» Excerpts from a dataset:
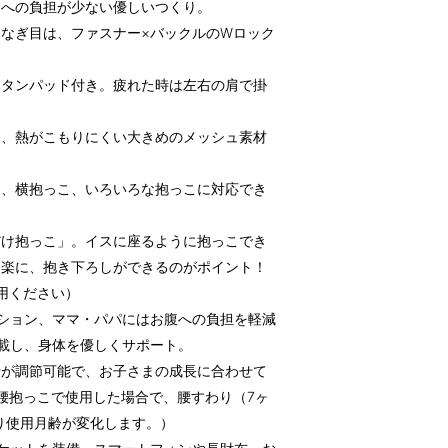
肩への負担が少ない優しいつくり。
なぎ目は、ファスナー×バックルのWロック
レタンパッド付き。疲れた時は左右の肩で掛
は、熱がこもりにくい大きめのメッシュ素材
。
こ、横抱っこ、いろいろな抱っこに対応でき
だけ抱っこ」。イスに座るように抱っこでき
く楽に、抱き下ろしができるのがポイント！
用ください）
ション、ママ・パパにはお腹への負担を軽減
載し、身体を優しくサポート。
行が調節可能で、お子さまの成長に合わせて
腰抱っこで使用した場合で、腰すわり（7ヶ
より使用月齢が変化します。）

» Task goal:
What is needed is an exact copy of all the data, with no images in it.

» Response to this exercise:
肩への負担が少ない優しいつくり。
なぎ目は、ファスナー×バックルのWロック
レタンパッド付き。疲れた時は左右の肩で掛
は、熱がこもりにくい大きめのメッシュ素材
。
こ、横抱っこ、いろいろな抱っこに対応でき
だけ抱っこ」。イスに座るように抱っこでき
く楽に、抱き下ろしができるのがポイント！
用ください）
ション、ママ・パパにはお腹への負担を軽減
載し、身体を優しくサポート。
行が調節可能で、お子さまの成長に合わせて
腰抱っこで使用した場合で、腰すわり（7ヶ
より使用月齢が変化します。）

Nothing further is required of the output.